Seorang Ibu Merasa Kehilangan Anaknya; Kita Tahu Dia Ada di Mana
Oleh: Nur Hidayati
Selamat datang santri baru di asrama Yayasan Pondok Pesantren Miftahul Ulum (YPP MU) Bengkak Wongsorejo Banyuwangi. Ratusan santri dari berbagai daerah kini sudah mukim dan mulai mengikuti kegiatan secara aktif di YPP MU, baik kegiatan madrasiyah maupun asrama.
Pada masa awal kedatangan santri baru ini selalu banyak cerita di baliknya, musyrifah dan asatidz lebih sibuk dibanding hari biasa. Wajah-wajah baru hadir dengan segala nuansa, ada yang tampak riang berjumpa teman baru yang mengasyikkan. Adapula tampak murung katanya rindu rumah dan keluarga, bahkan terkadang sampai air matanya tak terbendung hingga isaknya memilukan.
Sebagian yang terakhir ini justru dibilang santri yang benar-benar nyantri.
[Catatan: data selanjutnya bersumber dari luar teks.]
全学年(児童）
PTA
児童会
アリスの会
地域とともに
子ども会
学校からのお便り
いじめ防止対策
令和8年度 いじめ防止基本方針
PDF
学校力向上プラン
Tulisan Mas Dwy Sa’doellah, Pondok Pesantren Sidogiri Pasuruan di beranda facebooknya bahwa santri yang tidak kerasan di pesantren itu sudah benar.
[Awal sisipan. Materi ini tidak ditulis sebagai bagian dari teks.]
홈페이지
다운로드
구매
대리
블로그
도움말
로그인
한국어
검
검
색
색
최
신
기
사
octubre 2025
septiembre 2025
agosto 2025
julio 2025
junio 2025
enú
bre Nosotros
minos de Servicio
Perasaan tidak kerasan, tidak nyaman, tandanya para santri sedang diajari secara langsung bagaimana menahan diri dari nafsu. Hilangnya kemewahan, tidak ada kesempatan bersikap manja, membuat anak terlatih lebih mandiri dan tidak sombong. Karakternya tumbuh menjadi kuat dari waktu ke waktu. Ini yang sering disebut proses atau lelaku tirakat.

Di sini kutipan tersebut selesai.